What is being asked: Please copy each line of the records below that holds the word "period".

☆ ☆ ☆ ☆ ☆

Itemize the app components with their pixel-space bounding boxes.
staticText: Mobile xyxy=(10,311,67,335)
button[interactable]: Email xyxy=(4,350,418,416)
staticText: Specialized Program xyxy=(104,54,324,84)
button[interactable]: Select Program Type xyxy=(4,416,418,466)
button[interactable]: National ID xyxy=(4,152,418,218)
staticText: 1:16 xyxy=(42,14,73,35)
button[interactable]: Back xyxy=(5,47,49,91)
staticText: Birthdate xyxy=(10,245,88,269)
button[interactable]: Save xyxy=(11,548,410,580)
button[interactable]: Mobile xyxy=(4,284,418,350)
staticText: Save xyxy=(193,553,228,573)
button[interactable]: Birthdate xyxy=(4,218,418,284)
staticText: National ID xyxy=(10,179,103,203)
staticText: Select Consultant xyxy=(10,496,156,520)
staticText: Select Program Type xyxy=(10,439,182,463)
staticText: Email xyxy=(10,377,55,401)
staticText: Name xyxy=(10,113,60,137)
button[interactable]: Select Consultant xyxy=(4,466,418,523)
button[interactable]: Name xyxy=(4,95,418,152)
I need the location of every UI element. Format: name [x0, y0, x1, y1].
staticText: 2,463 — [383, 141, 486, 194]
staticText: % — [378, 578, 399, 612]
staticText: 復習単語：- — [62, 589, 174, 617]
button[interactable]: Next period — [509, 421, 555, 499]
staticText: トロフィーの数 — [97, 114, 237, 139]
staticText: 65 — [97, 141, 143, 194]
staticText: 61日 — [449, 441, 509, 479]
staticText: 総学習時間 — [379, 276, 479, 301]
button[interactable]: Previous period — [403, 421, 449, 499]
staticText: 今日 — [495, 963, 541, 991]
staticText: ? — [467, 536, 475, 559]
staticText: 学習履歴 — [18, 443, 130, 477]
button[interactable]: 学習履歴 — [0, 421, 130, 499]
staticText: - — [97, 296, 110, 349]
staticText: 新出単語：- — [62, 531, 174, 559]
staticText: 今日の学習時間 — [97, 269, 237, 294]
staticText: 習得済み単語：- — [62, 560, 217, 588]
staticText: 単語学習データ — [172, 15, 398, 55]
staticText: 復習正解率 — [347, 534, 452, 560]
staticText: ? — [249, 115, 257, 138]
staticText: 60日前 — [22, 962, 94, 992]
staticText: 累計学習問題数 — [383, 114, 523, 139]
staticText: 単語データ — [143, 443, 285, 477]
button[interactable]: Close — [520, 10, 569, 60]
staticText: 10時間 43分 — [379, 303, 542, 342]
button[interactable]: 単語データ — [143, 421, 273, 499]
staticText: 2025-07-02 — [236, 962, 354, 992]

☆ ☆ ☆ ☆ ☆

Task answer:
button[interactable]: Next period — [509, 421, 555, 499]
button[interactable]: Previous period — [403, 421, 449, 499]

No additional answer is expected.